If President Donald Trump expected his Supreme Court shills to always vote against minorities, he must be mightily disappointed on Monday after Justice Neil Gorsuch sided with the liberal wing of the high court to uphold a 150-year-old Native American treaty.

The 1868 treaty gives members of the Crow Tribe the ability to hunt year round in Wyoming, even during the off-season. So, when Clayvin Herrera decided to hunt in Bighorn National Forest in 2014, he had every right to hunt there.

Wyoming charged Herrera for illegal hunting and he was convicted. But he challenged the charge all the way to the Supreme Court, which took up the issue.

The state argued that the 1868 treaty was invalidated as soon as Wyoming became a state, therefore invalidating any rights that members of the Crow Tribe had negotiated with the United States. The court majority disagreed.

Justice Sonia Sotmayor wrote the majority opinion, joined by Justices Kagan, Breyer, Ginsburg and Gorsuch.

Yes, you read that right. Justice Neil Gorsuch bucked his fellow conservatives on the bench and joined the liberals to deliver the 5-4 ruling.

“Congress ‘must clearly express’ any intent to abrogate Indian treaty rights,” Sotomayor wrote. “There is simply no evidence that Congress intended to abrogate the 1868 Treaty right through the Wyoming Statehood Act, much less the ‘clear evidence’ this Court’s precedent requires.

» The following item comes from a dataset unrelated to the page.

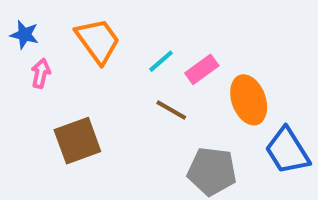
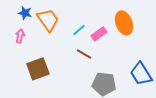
blue star: (24, 35) -> (25, 13), moved
orange ellipse: (249, 100) -> (124, 23), moved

Nor is there any evidence in the treaty itself that Congress intended the hunting right to expire at statehood, or that the Crow Tribe would have understood it to do so.”

This is a rare victory for Native American rights in a court that has not been friendly to minorities, especially as the current administration wages war on Native American rights despite President Donald Trump insisting that he respects Native Americans and their culture even as he jokes about Native American genocide.

Gorsuch deserves credit and praise for finally making a right decision on the bench. The question is will we ever see him make another one?

For now, Native Americans have something to celebrate.